Orpheus, 1900-1905
Oil on card, H. 0.53 m; W. 0.68 m
Signed lower left: ODILON REDON
Provenance: Gustave Fayet collection, Béziers
Bernheim Jeune & Cie, Paris
Private collection, France
Roseline Bacou, Odilon Redon, Geneva, 1956, t. I, p. 160, note; p. 257, text and note 1.
Klaus Berger, Odilon Redon, Phantasie und Farbe, Cologne, 1964, p. 191, no. 126.
Alec Wildenstein, Odilon Redon. Catalogue raisonné de l’œuvre peint et dessiné, Paris, 1994, vol. II (Mythes et légendes), p. 70, no. 886.
The myth of Orpheus, a major figure of Greek mythology, inspired many artists, painters and musicians from Monteverdi to Delacroix, from Gluck to Gustave Moreau. The latter renewed the iconographic tradition and certainly influenced Redon. In fact, Moreau’s depiction shows a young woman holding a lyre and Orpheus’s head in her arms, which she contemplates seriously.
Redon, who had been handed over to the care of an uncle, spent his childhood in the isolated demesne of Peyrelebade in the Landes, where he suffered from anxiety and a feeling of having been abandoned. At the age of twenty he went to Paris, but did not find much satisfaction in studying architecture, nor in the teaching of the academic painter Jean-Léon Gérome. In Bordeaux, he met Rodolphe Bresdin who encouraged him and taught him printmaking.

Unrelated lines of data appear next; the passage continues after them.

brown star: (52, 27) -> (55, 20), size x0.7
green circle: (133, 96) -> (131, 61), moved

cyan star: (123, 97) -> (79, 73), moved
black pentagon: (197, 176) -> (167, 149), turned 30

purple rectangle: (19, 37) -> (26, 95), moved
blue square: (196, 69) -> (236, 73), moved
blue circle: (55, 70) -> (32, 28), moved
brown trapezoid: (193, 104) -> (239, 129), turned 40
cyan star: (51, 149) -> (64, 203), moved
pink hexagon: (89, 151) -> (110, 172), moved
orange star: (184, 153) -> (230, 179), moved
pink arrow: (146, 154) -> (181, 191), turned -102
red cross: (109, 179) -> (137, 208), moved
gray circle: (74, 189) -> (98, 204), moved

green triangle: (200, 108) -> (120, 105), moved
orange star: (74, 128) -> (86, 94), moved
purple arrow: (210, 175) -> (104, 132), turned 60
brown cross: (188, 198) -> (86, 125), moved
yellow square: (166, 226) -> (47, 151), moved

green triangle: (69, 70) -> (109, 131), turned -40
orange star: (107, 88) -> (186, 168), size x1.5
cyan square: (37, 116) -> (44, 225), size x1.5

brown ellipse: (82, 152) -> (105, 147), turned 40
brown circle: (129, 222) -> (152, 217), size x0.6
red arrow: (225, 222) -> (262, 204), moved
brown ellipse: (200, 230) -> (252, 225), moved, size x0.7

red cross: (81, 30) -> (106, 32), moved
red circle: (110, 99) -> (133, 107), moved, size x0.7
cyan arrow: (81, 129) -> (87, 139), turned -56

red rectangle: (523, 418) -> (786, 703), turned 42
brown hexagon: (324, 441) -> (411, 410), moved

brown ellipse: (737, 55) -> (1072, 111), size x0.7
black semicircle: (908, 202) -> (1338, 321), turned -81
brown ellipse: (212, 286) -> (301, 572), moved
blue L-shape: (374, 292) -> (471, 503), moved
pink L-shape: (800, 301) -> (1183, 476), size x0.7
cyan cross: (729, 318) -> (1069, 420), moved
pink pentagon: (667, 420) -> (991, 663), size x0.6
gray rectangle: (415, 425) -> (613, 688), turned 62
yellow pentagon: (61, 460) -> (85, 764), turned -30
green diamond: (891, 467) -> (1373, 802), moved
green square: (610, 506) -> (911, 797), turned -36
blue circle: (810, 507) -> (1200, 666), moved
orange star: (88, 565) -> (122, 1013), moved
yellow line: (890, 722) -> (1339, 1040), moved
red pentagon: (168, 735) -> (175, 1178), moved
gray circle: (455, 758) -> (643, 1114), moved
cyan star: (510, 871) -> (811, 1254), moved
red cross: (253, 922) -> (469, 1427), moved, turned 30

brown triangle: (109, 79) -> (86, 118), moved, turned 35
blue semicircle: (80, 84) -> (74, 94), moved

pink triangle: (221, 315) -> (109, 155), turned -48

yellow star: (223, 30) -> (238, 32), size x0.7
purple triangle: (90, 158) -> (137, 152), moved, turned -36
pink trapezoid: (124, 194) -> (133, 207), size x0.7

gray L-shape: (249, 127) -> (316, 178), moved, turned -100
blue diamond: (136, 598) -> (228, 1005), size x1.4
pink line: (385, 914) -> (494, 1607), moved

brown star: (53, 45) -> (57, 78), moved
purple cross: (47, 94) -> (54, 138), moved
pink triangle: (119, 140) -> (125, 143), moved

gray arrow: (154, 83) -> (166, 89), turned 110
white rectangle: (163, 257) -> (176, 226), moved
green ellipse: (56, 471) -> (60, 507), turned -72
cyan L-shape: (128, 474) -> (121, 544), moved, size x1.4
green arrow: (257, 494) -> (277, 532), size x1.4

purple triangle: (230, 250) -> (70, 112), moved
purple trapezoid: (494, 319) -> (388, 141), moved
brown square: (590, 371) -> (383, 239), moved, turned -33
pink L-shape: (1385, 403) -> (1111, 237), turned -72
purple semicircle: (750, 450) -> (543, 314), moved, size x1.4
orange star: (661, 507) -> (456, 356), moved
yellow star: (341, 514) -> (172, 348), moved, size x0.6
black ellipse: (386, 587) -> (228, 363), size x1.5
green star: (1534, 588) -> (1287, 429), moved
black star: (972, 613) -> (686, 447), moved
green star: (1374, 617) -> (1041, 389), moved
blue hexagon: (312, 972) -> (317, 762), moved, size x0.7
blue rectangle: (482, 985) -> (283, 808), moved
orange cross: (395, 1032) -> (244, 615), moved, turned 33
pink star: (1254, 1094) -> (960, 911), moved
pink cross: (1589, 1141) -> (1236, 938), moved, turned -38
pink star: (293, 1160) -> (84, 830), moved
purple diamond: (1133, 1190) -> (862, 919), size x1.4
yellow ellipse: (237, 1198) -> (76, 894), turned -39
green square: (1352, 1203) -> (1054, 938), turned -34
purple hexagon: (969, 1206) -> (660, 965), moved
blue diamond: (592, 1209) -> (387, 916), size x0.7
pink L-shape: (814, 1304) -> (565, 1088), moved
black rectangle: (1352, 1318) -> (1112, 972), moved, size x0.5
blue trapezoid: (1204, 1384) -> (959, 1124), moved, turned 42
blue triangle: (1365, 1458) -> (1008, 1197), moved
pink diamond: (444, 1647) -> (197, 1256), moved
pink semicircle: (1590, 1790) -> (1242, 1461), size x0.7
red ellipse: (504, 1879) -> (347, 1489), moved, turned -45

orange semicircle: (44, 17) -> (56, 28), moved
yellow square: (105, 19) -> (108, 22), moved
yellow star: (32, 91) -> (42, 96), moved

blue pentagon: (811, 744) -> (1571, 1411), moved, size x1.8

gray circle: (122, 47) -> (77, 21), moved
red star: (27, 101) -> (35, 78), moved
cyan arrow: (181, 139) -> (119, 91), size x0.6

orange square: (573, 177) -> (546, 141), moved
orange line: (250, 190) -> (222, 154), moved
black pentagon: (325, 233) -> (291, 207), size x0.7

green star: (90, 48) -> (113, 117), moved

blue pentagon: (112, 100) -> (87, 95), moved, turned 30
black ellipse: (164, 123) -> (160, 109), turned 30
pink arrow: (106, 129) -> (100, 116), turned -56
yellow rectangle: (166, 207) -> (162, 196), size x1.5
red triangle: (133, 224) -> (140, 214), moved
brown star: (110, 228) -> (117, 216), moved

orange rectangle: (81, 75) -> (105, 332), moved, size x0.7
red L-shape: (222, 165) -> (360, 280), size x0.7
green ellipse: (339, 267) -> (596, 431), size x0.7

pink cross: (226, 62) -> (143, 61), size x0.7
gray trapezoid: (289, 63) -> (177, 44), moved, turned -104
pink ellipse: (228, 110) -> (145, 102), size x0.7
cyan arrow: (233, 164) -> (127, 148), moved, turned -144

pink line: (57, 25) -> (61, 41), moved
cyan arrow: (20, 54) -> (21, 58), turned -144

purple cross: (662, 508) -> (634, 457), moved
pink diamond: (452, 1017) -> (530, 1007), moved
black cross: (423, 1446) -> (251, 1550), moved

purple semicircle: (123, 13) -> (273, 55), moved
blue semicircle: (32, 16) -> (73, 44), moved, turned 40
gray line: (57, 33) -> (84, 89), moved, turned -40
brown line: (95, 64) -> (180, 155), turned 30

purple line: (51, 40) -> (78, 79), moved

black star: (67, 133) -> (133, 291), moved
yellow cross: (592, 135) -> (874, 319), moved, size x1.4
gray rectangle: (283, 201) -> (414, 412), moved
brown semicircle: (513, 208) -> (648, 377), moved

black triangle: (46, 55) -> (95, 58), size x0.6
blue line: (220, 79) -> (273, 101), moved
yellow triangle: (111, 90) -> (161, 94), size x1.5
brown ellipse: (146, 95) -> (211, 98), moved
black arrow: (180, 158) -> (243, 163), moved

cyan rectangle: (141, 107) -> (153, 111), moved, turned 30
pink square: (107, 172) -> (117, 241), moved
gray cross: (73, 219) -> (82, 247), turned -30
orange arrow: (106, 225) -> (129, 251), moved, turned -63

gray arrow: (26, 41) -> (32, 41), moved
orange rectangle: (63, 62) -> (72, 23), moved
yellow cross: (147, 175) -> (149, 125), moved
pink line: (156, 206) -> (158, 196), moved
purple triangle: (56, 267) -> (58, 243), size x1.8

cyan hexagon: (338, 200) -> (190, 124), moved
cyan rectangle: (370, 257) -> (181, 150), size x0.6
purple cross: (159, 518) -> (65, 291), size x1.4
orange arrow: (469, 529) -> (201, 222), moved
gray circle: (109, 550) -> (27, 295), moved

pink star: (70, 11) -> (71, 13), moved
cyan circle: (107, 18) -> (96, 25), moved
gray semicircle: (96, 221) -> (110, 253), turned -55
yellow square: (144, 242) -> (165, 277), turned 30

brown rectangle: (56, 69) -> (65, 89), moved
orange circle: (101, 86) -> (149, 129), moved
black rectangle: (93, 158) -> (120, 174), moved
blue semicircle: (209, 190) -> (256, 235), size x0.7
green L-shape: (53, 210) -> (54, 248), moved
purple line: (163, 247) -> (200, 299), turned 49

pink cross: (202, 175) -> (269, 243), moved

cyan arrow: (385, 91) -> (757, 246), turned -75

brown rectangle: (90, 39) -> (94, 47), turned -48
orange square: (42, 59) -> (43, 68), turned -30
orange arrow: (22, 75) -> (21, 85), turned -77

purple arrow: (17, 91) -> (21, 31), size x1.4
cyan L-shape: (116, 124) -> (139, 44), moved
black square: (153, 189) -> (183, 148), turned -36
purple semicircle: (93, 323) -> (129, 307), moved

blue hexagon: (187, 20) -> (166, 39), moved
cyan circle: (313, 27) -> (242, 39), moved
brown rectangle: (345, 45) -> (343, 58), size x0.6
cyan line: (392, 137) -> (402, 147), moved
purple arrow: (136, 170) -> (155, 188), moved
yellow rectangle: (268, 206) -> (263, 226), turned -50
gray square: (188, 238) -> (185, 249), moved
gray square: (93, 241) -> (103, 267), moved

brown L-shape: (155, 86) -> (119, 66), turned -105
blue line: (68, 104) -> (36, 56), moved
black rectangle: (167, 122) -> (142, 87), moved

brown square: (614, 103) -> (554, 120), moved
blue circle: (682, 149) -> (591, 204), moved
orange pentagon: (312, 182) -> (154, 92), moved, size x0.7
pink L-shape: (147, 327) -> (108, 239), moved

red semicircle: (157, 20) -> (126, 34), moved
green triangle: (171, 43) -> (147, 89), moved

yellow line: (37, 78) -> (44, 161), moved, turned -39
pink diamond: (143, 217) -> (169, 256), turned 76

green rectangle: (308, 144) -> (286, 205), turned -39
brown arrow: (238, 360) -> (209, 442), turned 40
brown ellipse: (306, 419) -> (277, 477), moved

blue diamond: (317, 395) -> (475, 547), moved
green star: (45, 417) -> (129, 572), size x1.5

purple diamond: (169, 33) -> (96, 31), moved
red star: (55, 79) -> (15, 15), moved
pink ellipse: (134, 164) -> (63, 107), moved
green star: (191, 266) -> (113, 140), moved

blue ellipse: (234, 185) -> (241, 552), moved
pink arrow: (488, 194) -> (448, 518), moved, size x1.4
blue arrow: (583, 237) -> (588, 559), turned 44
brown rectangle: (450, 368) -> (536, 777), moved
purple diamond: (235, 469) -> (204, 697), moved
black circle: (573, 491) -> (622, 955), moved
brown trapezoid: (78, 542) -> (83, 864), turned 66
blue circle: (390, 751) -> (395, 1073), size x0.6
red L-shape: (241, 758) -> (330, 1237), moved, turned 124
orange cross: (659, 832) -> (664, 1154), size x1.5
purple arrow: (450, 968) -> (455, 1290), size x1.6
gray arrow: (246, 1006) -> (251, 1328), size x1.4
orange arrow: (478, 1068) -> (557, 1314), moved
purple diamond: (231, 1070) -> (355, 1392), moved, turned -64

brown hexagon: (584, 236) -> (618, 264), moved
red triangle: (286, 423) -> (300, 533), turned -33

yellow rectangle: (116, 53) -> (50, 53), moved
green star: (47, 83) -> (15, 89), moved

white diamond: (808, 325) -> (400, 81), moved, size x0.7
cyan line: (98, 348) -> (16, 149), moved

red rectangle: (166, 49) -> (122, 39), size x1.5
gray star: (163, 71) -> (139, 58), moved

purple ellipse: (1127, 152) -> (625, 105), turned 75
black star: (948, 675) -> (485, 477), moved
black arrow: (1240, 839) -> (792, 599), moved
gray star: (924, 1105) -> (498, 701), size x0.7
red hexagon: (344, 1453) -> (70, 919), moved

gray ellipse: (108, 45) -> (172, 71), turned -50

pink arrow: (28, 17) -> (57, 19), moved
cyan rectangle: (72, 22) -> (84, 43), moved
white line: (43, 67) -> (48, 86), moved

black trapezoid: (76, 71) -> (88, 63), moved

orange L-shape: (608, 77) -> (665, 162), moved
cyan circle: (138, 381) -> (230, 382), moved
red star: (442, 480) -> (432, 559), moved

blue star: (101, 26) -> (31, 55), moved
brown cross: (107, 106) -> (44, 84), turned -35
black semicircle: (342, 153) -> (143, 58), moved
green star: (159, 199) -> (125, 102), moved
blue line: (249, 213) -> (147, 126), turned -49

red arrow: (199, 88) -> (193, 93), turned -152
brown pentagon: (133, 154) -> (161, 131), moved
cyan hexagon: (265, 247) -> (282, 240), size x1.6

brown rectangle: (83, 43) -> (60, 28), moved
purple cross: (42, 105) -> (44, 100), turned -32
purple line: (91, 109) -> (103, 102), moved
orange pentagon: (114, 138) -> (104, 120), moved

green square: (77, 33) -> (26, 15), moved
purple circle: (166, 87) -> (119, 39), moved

From his tenebrous vision…
During the 1870s and 1880s, Redon produced a series of charcoal drawings and lithographs he called “my black paintings”. These sombre images, most of which were created in his property of Peyrelebade, would subsequently disappear gradually from his work. In 1880, he married a young Creole woman, Camille Falte and their only child, a son Arï was born nine years later. In 1897, Redon lost his property Peyrelebade and his tenebrous vision ended shortly afterwards.
…to his love for colour
Around 1900, when he was sixty, a new creative period began for Redon. He turned then to painting and pastel and adopted an admirable feeling for chromatic orchestration. In common with the new generation of artists, Redon loved intimacy and colour – perceived as a constructive element, not just for imitation – as well as a new feeling for space. His visual space was gradually stripped of its various planes to form only one single plane. In this way, the unified surface that resulted no longer referred to the tactile aspect of our everyday experience, but revealed the magical traces of his immaterial visions.
The myth of Orpheus
Our painting is part of a series of images that Redon developed on the theme of Orpheus. The son of the river god, Oeagrus and the Muse Calliope, he was a great musician. He invented the 9 string zither and had the power to charm ferocious beasts and wild men with his songs. His wife, the nymph Eurydice, died from a snake bite but Hades, the god of the Underworld allowed him to bring his wife back to Earth on condition that Orpheus not turn towards her during the journey home. But, no longer able to resist the desire to see Eurydice again, Orpheus turned his gaze towards her, and she disappeared forever into the darkness of death. Full of despair and disconsolate, Orpheus was consumed by the memory of his lost love, and remained deaf to the advances of the Thracian women, who tore him apart in spite. His remains flowed into the waters of the river Nestos and, while the current carried him away, his head continued to call Eurydice.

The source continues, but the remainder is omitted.